* TO DO *
Every line of the listing that holds the word "hemoglobina" should be returned.
Start of SOURCE RECORDS
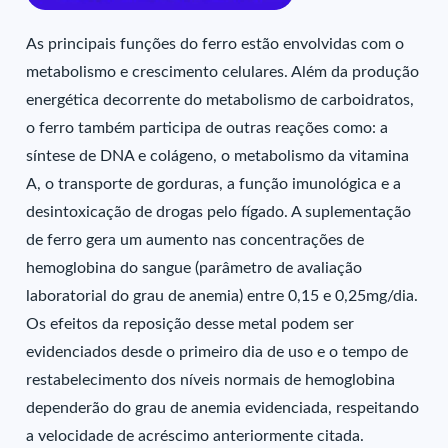
As principais funções do ferro estão envolvidas com o
metabolismo e crescimento celulares. Além da produção
energética decorrente do metabolismo de carboidratos,
o ferro também participa de outras reações como: a
síntese de DNA e colágeno, o metabolismo da vitamina
A, o transporte de gorduras, a função imunológica e a
desintoxicação de drogas pelo fígado. A suplementação
de ferro gera um aumento nas concentrações de
hemoglobina do sangue (parâmetro de avaliação
laboratorial do grau de anemia) entre 0,15 e 0,25mg/dia.
Os efeitos da reposição desse metal podem ser
evidenciados desde o primeiro dia de uso e o tempo de
restabelecimento dos níveis normais de hemoglobina
dependerão do grau de anemia evidenciada, respeitando
a velocidade de acréscimo anteriormente citada.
End of SOURCE RECORDS
* OUTPUT FOR THIS TASK *
hemoglobina do sangue (parâmetro de avaliação
restabelecimento dos níveis normais de hemoglobina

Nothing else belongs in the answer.